Part of putting yourself out into the world for mass consumption is that you lose some of your inherent autonomy. You become a product and not a person. Look at Elena Ferrante for example. A sleuth named Claudio Gatti launched a research project and investigation into the true identity of Ferrante. He tried to justify his efforts, explaining to BBC Radio 4, “When millions of books are bought by readers — in a way I think readers acquire the right to know something about the person who created the book.”

Essentially, if you publish a book that millions of people buy, you are then saddled with certain demands and expectations. We are a hungry public and expect our attention and devotion to be rewarded. But in the end, it’s all wrong.

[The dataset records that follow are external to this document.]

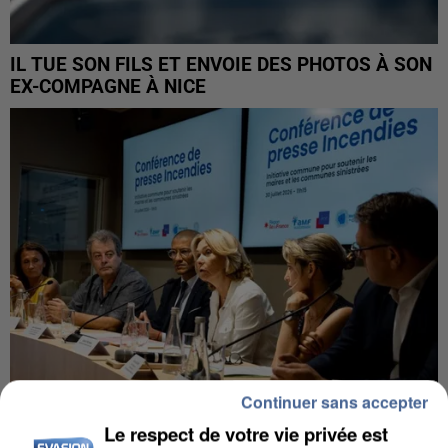
IL TUE SON FILS ET ENVOIE DES PHOTOS À SON
EX-COMPAGNE À NICE
Continuer sans accepter
Le respect de votre vie privée est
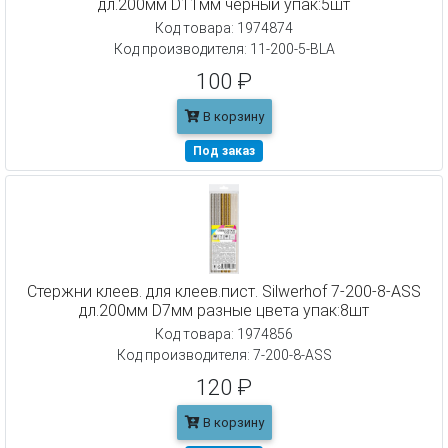
дл.200мм D11мм черный упак:5шт
Код товара: 1974874
Код производителя: 11-200-5-BLA
100 ₽
В корзину
Под заказ
Cтержни клеев. для клеев.пист. Silwerhof 7-200-8-ASS
дл.200мм D7мм разные цвета упак:8шт
Код товара: 1974856
Код производителя: 7-200-8-ASS
120 ₽
В корзину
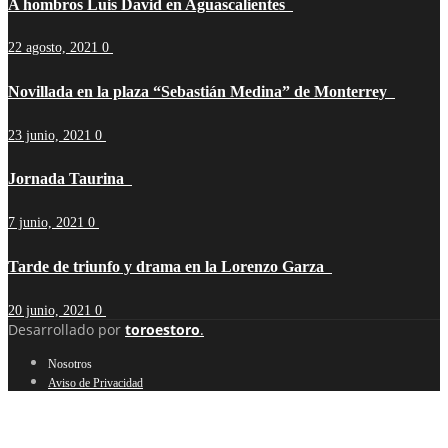
A hombros Luis David en Aguascalientes
22 agosto, 2021
0
Novillada en la plaza “Sebastián Medina” de Monterrey
23 junio, 2021
0
Jornada Taurina
7 junio, 2021
0
Tarde de triunfo y drama en la Lorenzo Garza
20 junio, 2021
0
Desarrollado por
toroestoro
.
Nosotros
Aviso de Privacidad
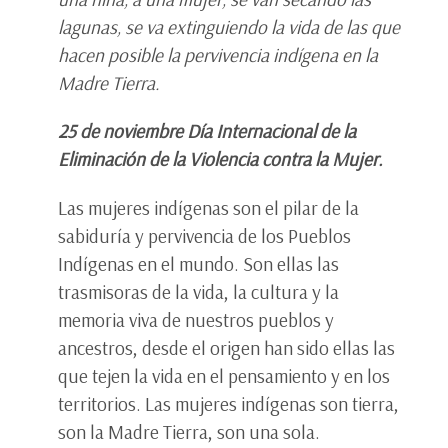
lagunas, se va extinguiendo la vida de las que
hacen posible la pervivencia indígena en la
Madre Tierra.
25 de noviembre Día Internacional de la
Eliminación de la Violencia contra la Mujer.
Las mujeres indígenas son el pilar de la
sabiduría y pervivencia de los Pueblos
Indígenas en el mundo. Son ellas las
trasmisoras de la vida, la cultura y la
memoria viva de nuestros pueblos y
ancestros, desde el origen han sido ellas las
que tejen la vida en el pensamiento y en los
territorios. Las mujeres indígenas son tierra,
son la Madre Tierra, son una sola.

Think the pursuit to discover the ‘real’ Elena Ferrante is a disgrace and also pointless. A writer’s truest self is the books they write.

I’d honestly never considered writing anonymously because it was never presented to me as an option nor as some equivalent alternative to being known. The more you break out of the ego mindset, it seems fairly reasonable and even preferable to write anonymously. You’d be judged for your work and your work alone. You could reach a wider audience, who understandably make not have given your work a chance due to differences in cultural identities. Most importantly, you could hold the power over your career, your art, and your life.

And sure, it’d be nice to have a lot of money and have security for myself and for those I care about. But since when did having money require being famous? Couldn’t you still write articles and novels and screenplays without using your name? This isn’t about bashing people who proudly own their name in their work because there’s immense value in that as well — which I won’t explore right now. This is about presenting a second choice to people who may not have known they ever had one.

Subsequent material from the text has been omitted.